“Gal Gadot on Becoming Wonder Woman, the Year’s Most Important Action Figure”

Wonder WOMAN She is about to give my unborn kid a blessing. She asks, “Can I?” before wrapping her lengthy fingers across my growing belly. Her hands have a cozy, motherly feeling. She fixes her attention firmly on me. She inquires, “Girl or boy?” I yell, “Girl,” at her. Her grin broadens. “Being a woman is a strength,” she asserts. “In so many different ways.”

Oddly, this is not a dream; it’s a lunch at the Chateau Marmont. Gal Gadot is ostensibly here to talk about her rise from almost total unknown to an iconic, worldwide symbol of all that is good and powerful as the first-ever feature-film incarnation of Wonder Woman.


 
 But it’s hard not to see elements of the superhero in the way she just is. Never mind that she was up at 5 a.m. with a four-month-old (“Dude, it’s exhausting, but it’s the best”); in person, her aura hovers somewhere between Earth mother and glamazon. Her accent is Bond-worthy and cloaked in the smokiness of her voice.

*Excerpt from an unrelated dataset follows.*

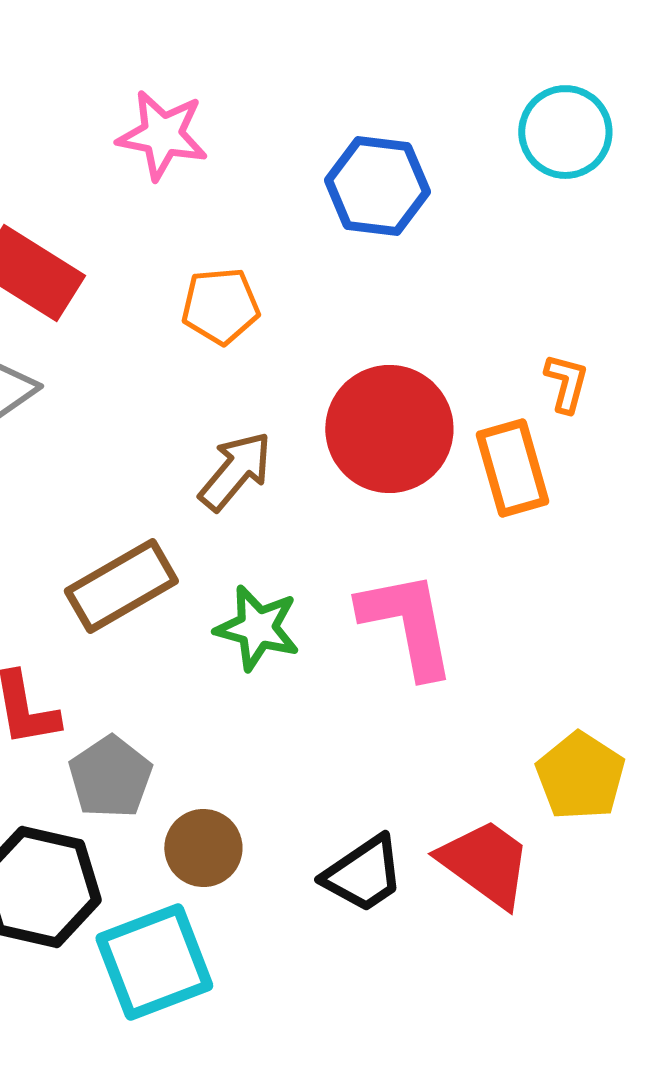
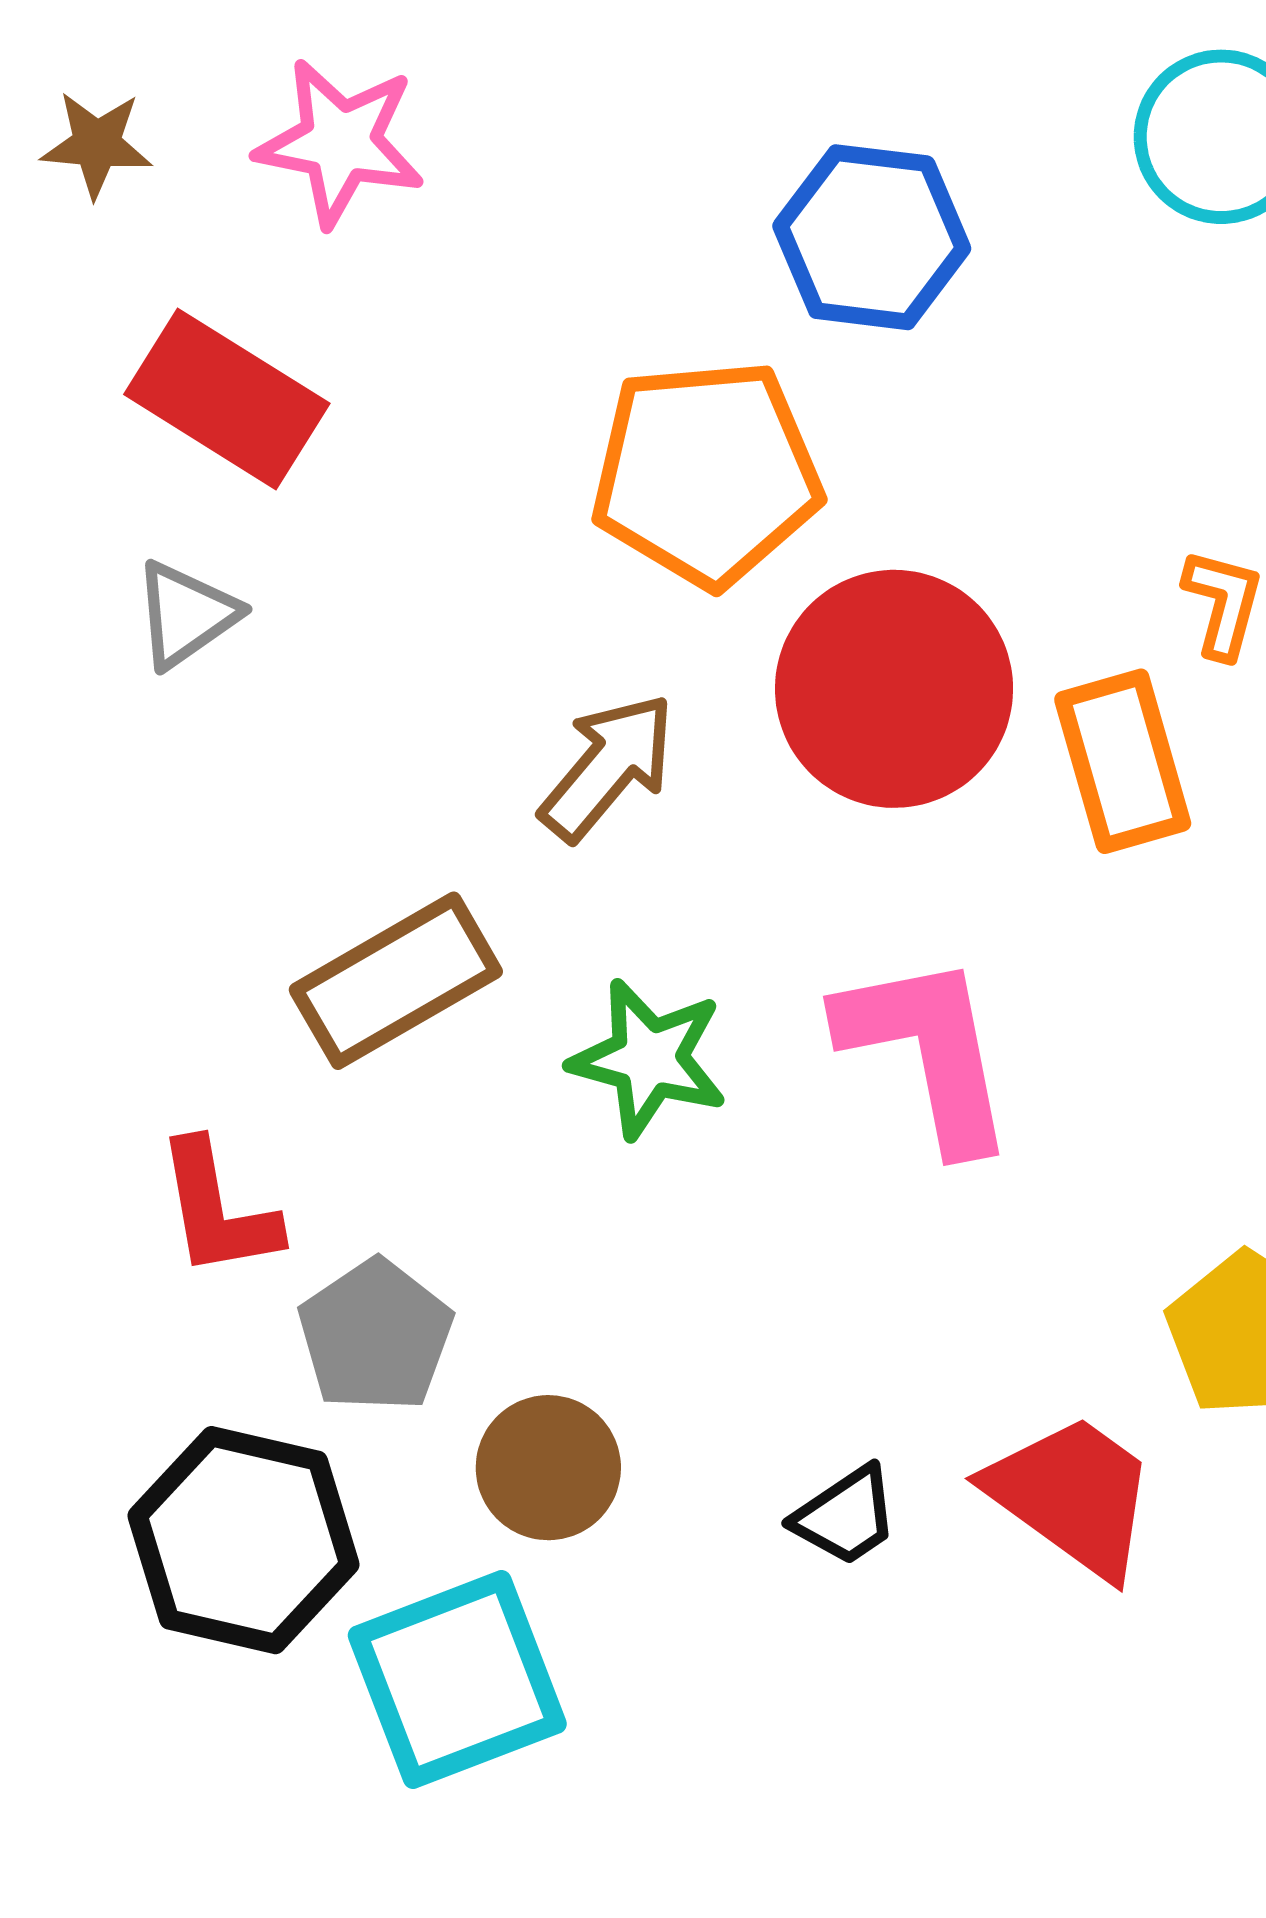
pink star: (162, 135) -> (340, 142), moved
orange pentagon: (220, 306) -> (706, 473), moved, size x1.6
black trapezoid: (363, 874) -> (846, 1516), size x0.7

 Her Wonder Woman performance so convincingly embodies both the badassness and the overwhelming decency of the character that she may as well be a walking, talking rebuff to the misogyny of the Trump era – so much so that it was reportedly not uncommon to see women weeping openly in theaters as they watched her onscreen. 


 
Most of the world may not yet know how to pronounce her name (it’s “gadott,” not “gadoh”), but Gadot can hardly bother herself with such frivolous concerns. “I like it when it’s calm and a harmonic atmosphere,” she tells me. And later: “You should find your neutral place with yourself.” In her presence, these things seem possible, even probable.